Callbacks in torchbearer

This guide will give a detailed introduction to callbacks in torchbearer. We'll start with the basics, before going in to some more advanced use cases.

Note: The easiest way to use this tutorial is as a colab notebook, which allows you to dive in with no setup. You won't need a GPU for these examples.

Install Torchbearer

First we install torchbearer if needed.

In [1]:
try:
    import torchbearer
except:
    !pip install -q torchbearer
    import torchbearer
    
print(torchbearer.__version__)
0.3.2

The Callback Class

In torchbearer, callbacks are any object which extends / implements Callback. These objects have methods which are each called at different points during the training process.
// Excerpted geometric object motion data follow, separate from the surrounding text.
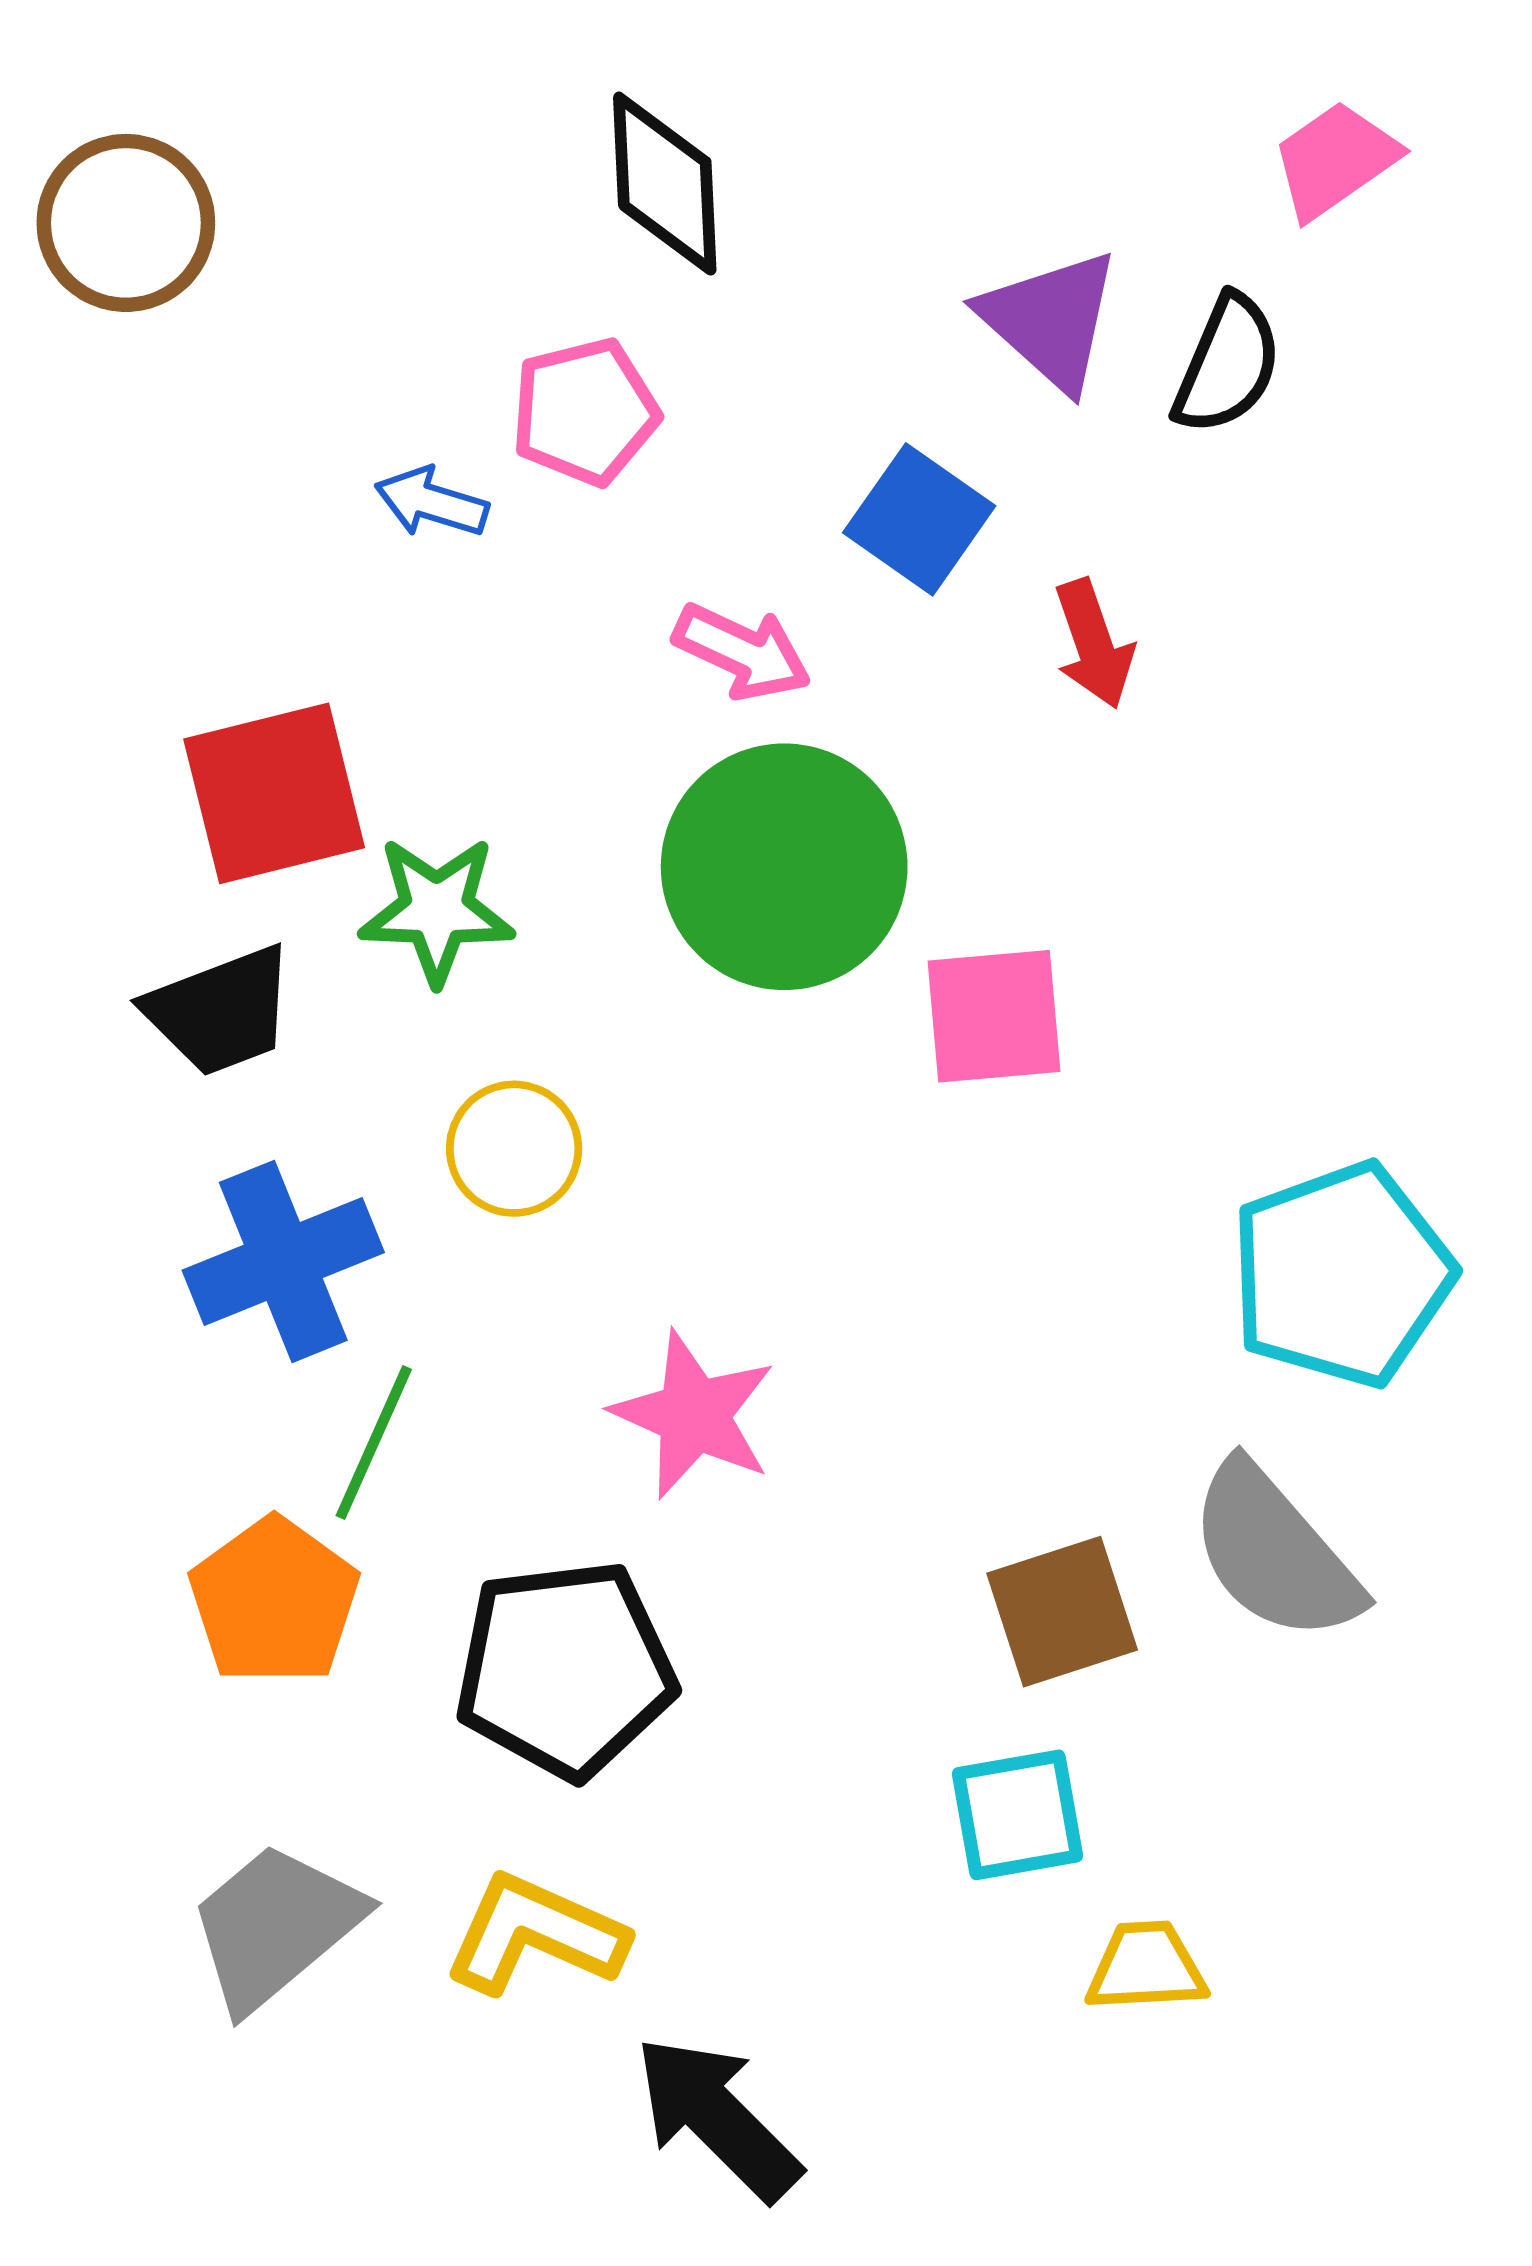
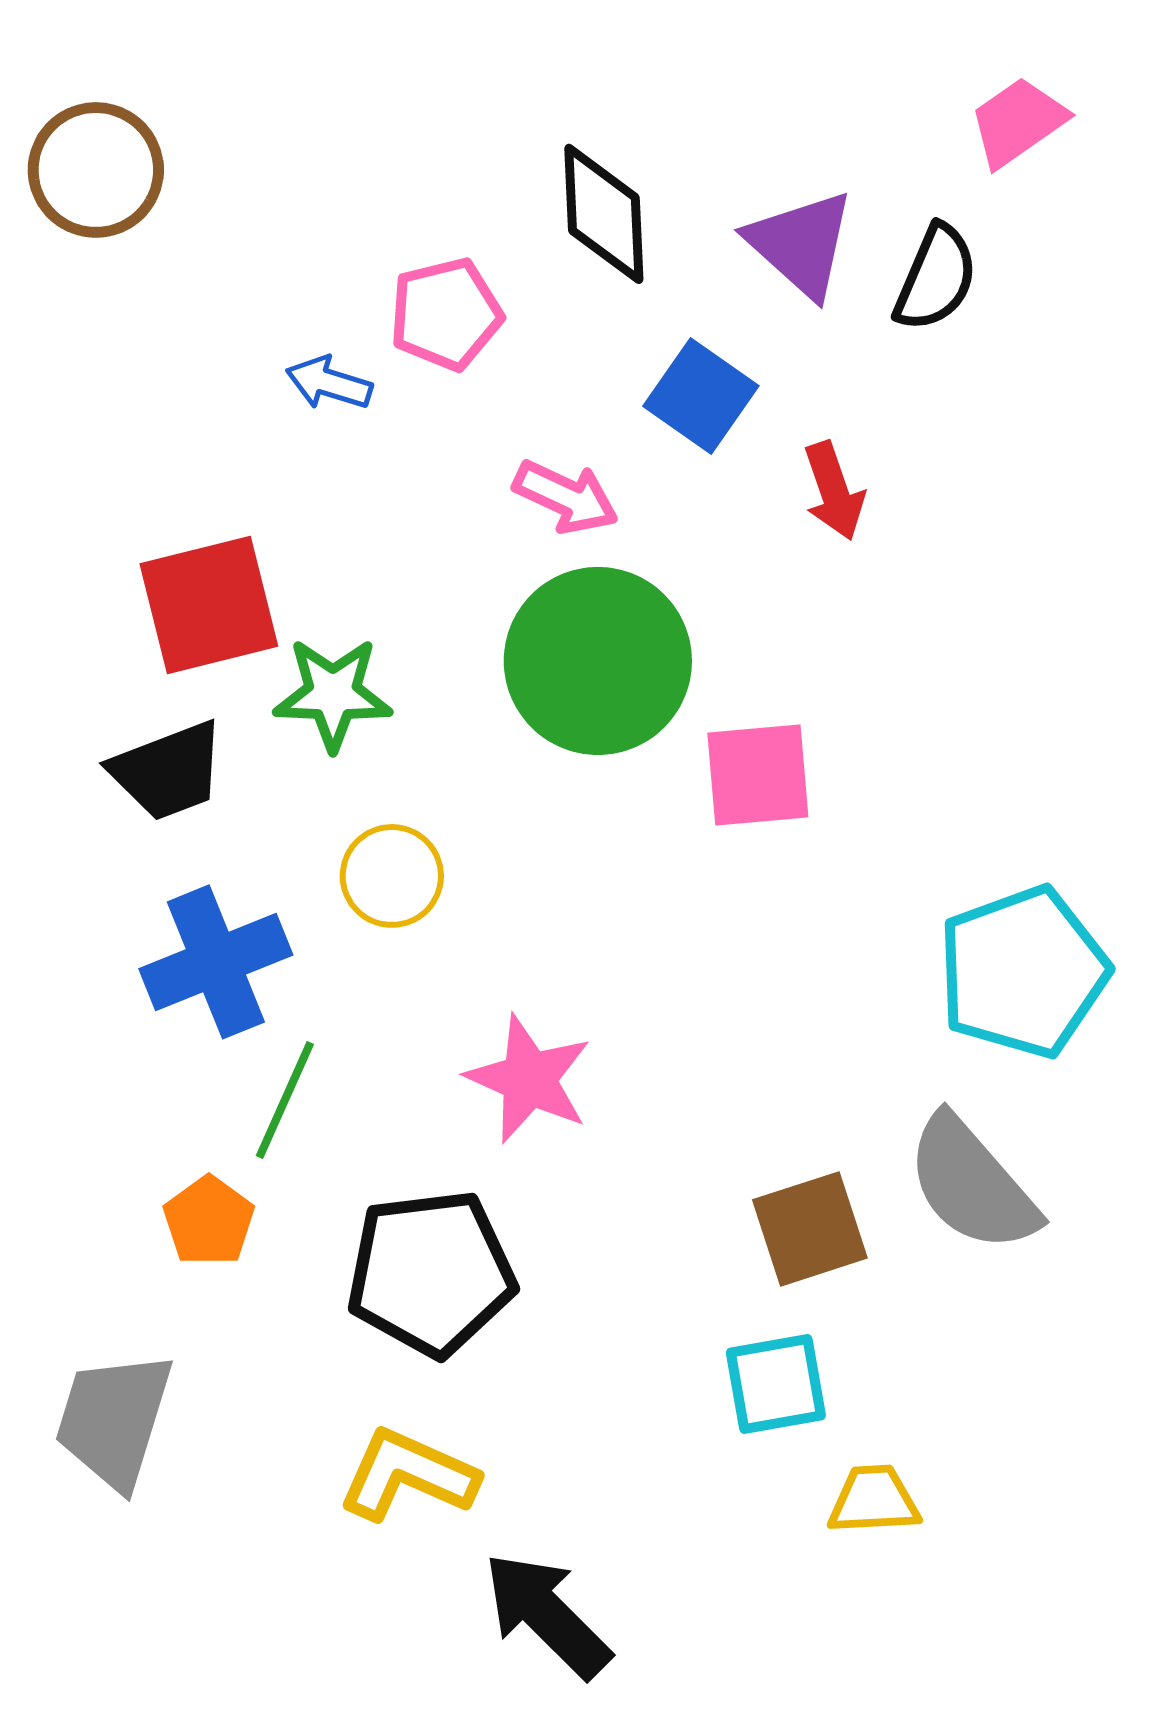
black diamond: (665, 184) -> (604, 214), moved
orange pentagon: (274, 1601) -> (209, 1221), size x0.7
gray trapezoid: (275, 1926) -> (114, 1420), moved, turned -33

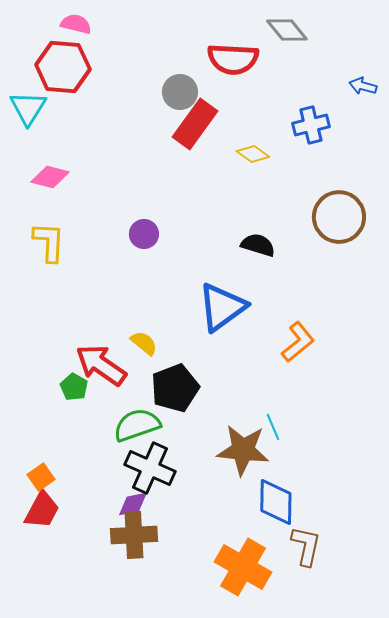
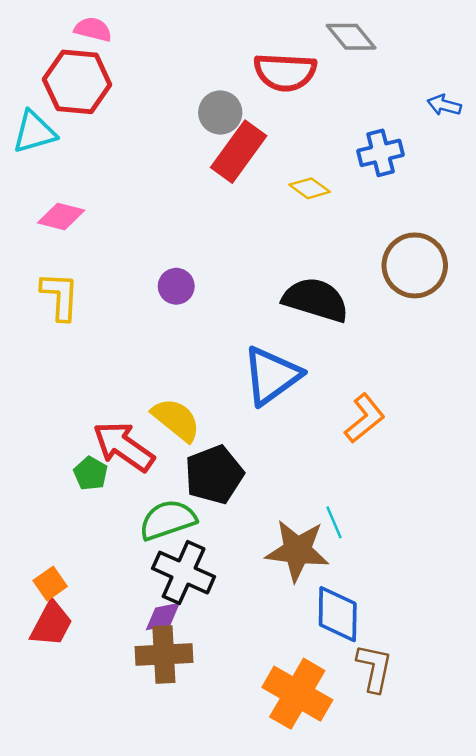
cyan triangle: (28, 108) -> (34, 132), turned 42
black semicircle: (258, 245) -> (316, 300), size x1.6
yellow semicircle: (144, 343) -> (176, 420), size x1.5

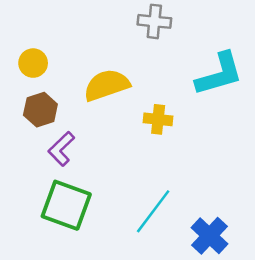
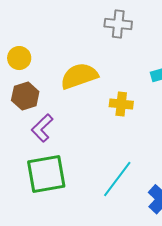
green square: (66, 205) -> (46, 174), turned -30

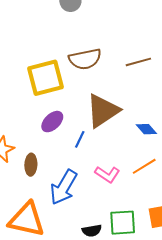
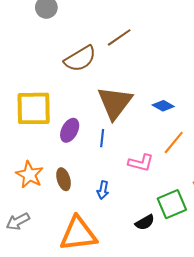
brown line: (138, 62) -> (119, 37), moved
yellow square: (45, 78) -> (34, 108), moved, turned 33
blue arrow: (64, 187) -> (103, 190), size x0.5

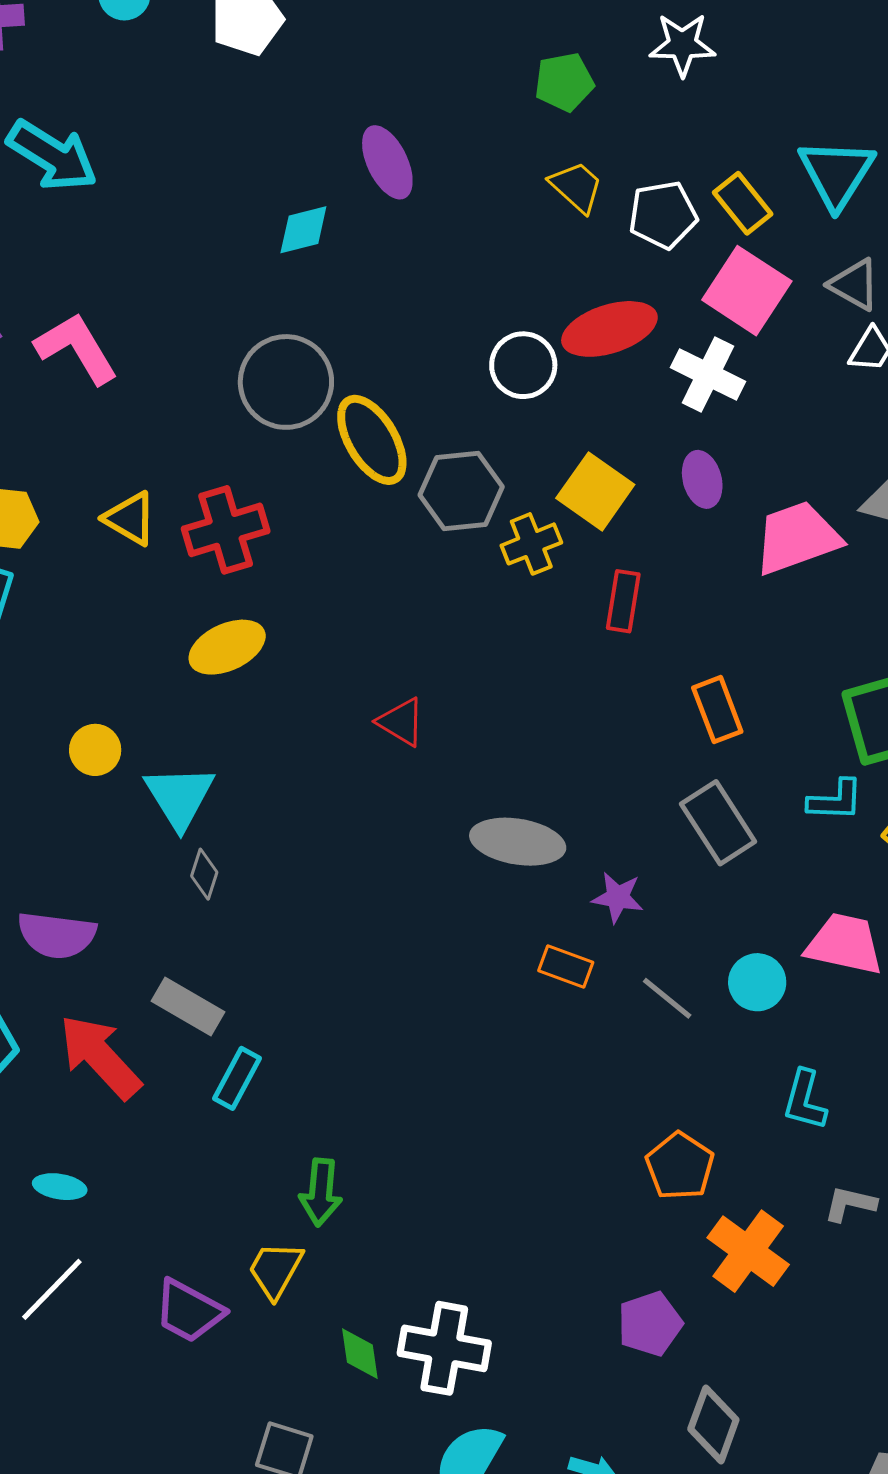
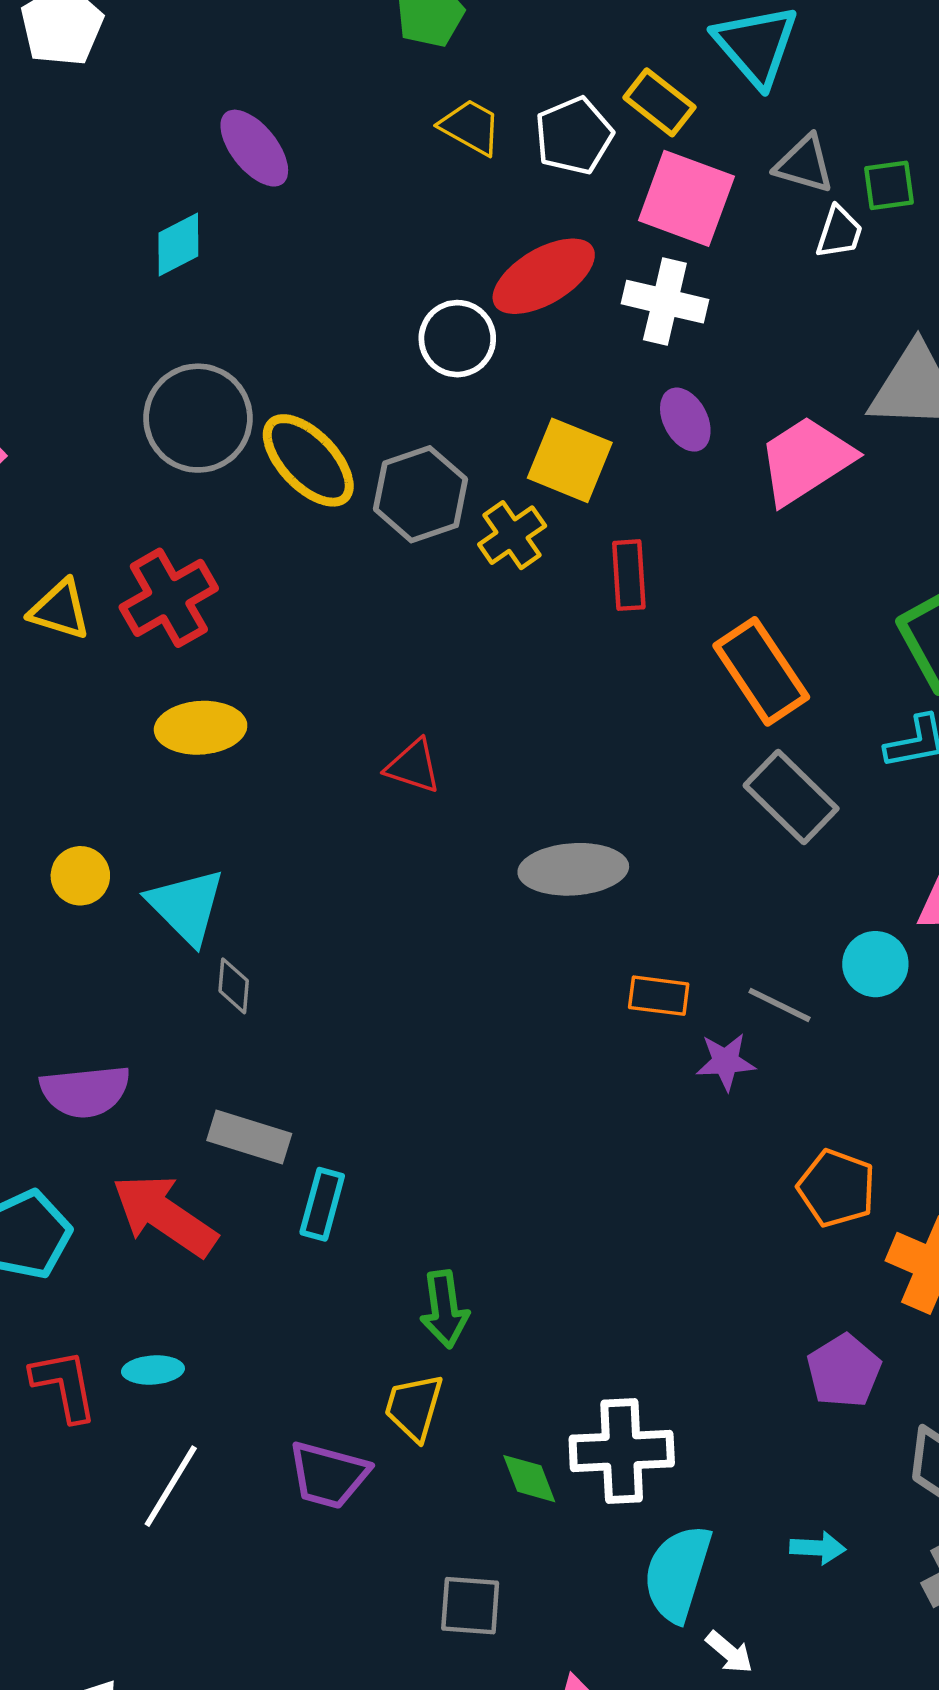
yellow ellipse: (227, 647) -> (201, 728), turned 34
orange rectangle: (717, 710) -> (761, 671), size x1.4
purple star: (618, 897) -> (726, 1062), moved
Here's the list:

In [2]:
from torchbearer import Callback

print([method for method in dir(Callback) if str.startswith(method, 'on')])
['on_backward', 'on_checkpoint', 'on_criterion', 'on_criterion_validation', 'on_end', 'on_end_epoch', 'on_end_training', 'on_end_validation', 'on_forward', 'on_forward_validation', 'on_init', 'on_sample', 'on_sample_validation', 'on_start', 'on_start_epoch', 'on_start_training', 'on_start_validation', 'on_step_training', 'on_step_validation']

If we want to know more about one of the callback points, we can look in the docs, or just use the help builtin.

In [3]:
help(Callback.on_backward)
Help on function on_backward in module torchbearer.bases:

on_backward(self, state)
    Perform some action with the given state as context after backward has been called on the loss.
    
    Args:
        state (dict): The current state dict of the :class:`.Trial`.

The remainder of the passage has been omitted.